If you hover on one of the circles you can see the timestamp in front of Run: that tells the time it was executed. You can see that these green circles have a time difference of 10 minutes. The Tree View gives is a bit complicated but gives a complete picture of your entire workflow. In our case, it was run 4 times and all tasks ran successfully, the dark green color.

You can avoid Backfilling in two ways: You set start_date of the future or set catchup = False in DAG instance. For instance, you can do something like below:

with DAG('my\_simple\_dag', catchup=False, default\_args=default\_args, schedule\_interval='\*/10 \* \* \* \*', # schedule\_interval=None, ) as dag:

By setting catchup=False it then does not matter whether your start_date belongs to the past or not. It will be executing from the current time and continues. By setting end_date you can make a DAG stop running itself.

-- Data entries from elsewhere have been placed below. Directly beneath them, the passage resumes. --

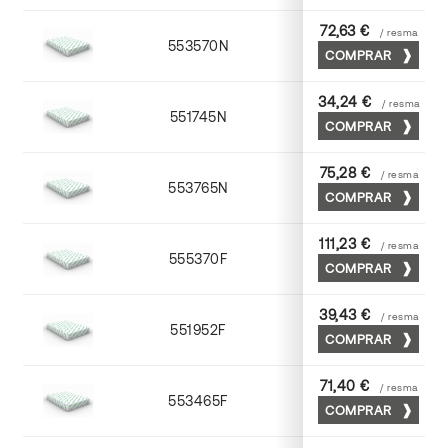
72,63 €
/ resma
553570N
70 x 100
COMPRAR
34,24 €
/ resma
551745N
45 x 64
COMPRAR
75,28 €
/ resma
553765N
65 x 90
COMPRAR
111,23 €
/ resma
555370F
70 x 100
COMPRAR
39,43 €
/ resma
551952F
52 x 70
COMPRAR
71,40 €
/ resma
553465F
65 x 90
COMPRAR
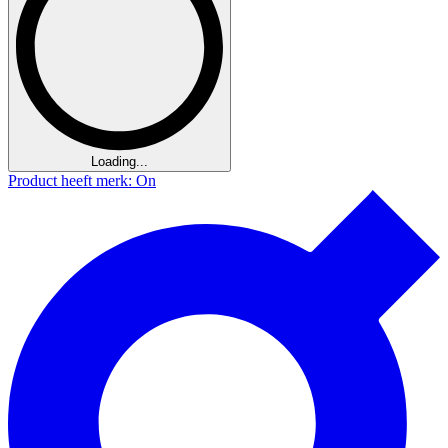
Loading...
Product heeft merk: On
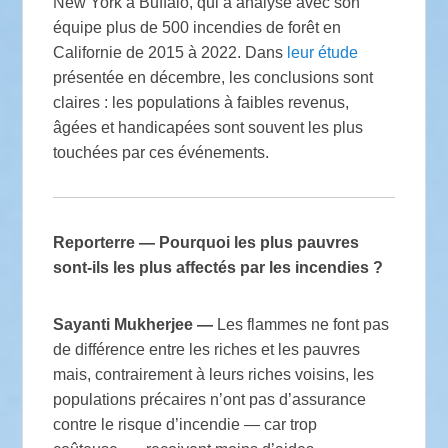
New York à Buffalo, qui a analysé avec son
équipe plus de 500 incendies de forêt en
Californie de 2015 à 2022. Dans
leur étude
présentée en décembre, les conclusions sont
claires : les populations à faibles revenus,
âgées et handicapées sont souvent les plus
touchées par ces événements.
Reporterre — Pourquoi les plus pauvres
sont-ils les plus affectés par les incendies
?
Sayanti Mukherjee —
Les flammes ne font pas
de différence entre les riches et les pauvres
mais, contrairement à leurs riches voisins, les
populations précaires n’ont pas d’assurance
contre le risque d’incendie — car trop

opr\_hello \>\> opr\_greet \>\> opr\_sleep \>\> opr\_respond

The line you are seeing above tells the relationship between operators hence constructs the entire workflow. The bitwise operator here is telling the relationship between operators. Here opr_hello runs first and then the rest. The flow executes from left to right. In pictorial form it looks like below:

opr\_hello \>\> opr\_greet \>\> opr\_sleep \<\< opr\_respond

If you change the direction of the last operator the flow will look like below:

The respond task will execute in parallel and sleep will execute in both cases.

Conclusion

In this post, I discussed how you can introduce a comprehensive workflow system to schedule and automate your workflows. In part 2, I will come up with a real-world example to show how Airflow can be used. I wanted to cover it up in this post but it already got enough lengthy and explaining the DAGRun concept was necessary as it took me quite a time to figure it out.

As always the code of this post is available on Github.